Doom: “World Bank chief Robert Zoellick, for one, told German business weekly Wirtschaftswoche that Berlin had shown a' total lack' of leadership. 'The longer it lasts, the more money it will cost and the fewer options for action there will be,' he said in an interview to be published Monday.”

Gloom: “The backdrop to these summits is the ongoing attempts to agree to a break-up of the Franco-Belgian bank, Dexia. Internationally, it might not be the best-known French bank (when compared with the likes of BNP Paribas and Societe Generale) but its importance in the economic infrastructure of both countries should not be under-estimated and it

is likely to become the first failed bank in the recent crisis.”

Doom & Gloom: “German Chancellor Angela Merkel and French President Nicolas Sarkozy will talk about a Greek bankruptcy, the country’s future in the euro area and contagion risks, Le Journal du Dimanche said, citing an unidentified person in Sarkozy’s office. Sarkozy wants to save Greece and strengthen aid mechanisms for troubled European nations, the newspaper said. A Greek default would sink some banks and send the euro area back into recession, while Greece’s exit from the euro would deter investors from Europe, leading to the same results, according to Le Journal du Dimanche.”

Gloom: “Today, the world is threatened with a repeat of the 2008 financial meltdown – but on an even more cataclysmic scale. This time, the epicentre is in Europe, rather than the United States. And this time, the financial mechanisms involved are not highly complex structured financial products, but one of the oldest financial instruments in the world: government bonds… At the end of the day, a collective, burden-sharing Europe is the only way out of the current crisis. But that requires substantially greater centralisation of political accountability and control than Europeans seem able to achieve today.
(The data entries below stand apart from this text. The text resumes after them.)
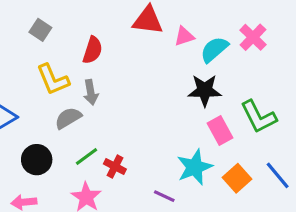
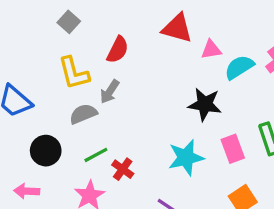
black star: (205, 90) -> (205, 104), moved
gray arrow: (91, 92) -> (110, 92), turned 35
cyan star: (195, 167) -> (186, 158), moved

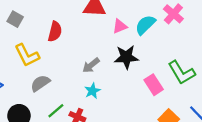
pink triangle: (211, 50) -> (120, 26), moved
gray arrow: (110, 92) -> (91, 65), moved, turned 30
cyan star: (186, 158) -> (92, 91), moved, size x0.6

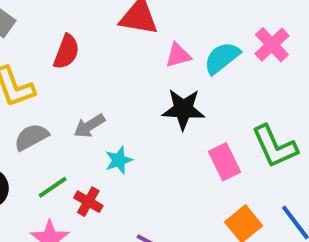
gray arrow: (91, 65) -> (89, 126), moved

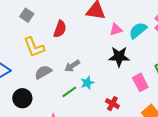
green line: (53, 187) -> (69, 92), moved
red cross: (88, 202) -> (112, 104), moved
And that is why many of them could be paying much more for credit tomorrow.”

And so on: “But for non-eurozone members of the G20, including China, the US and the UK, this week's gathering is likely to be just as frustrating as their sojourn in Washington, when they repeatedly urged their eurozone counterparts to get a grip on the spiralling crisis, and were greeted with disdain or outright hostility.”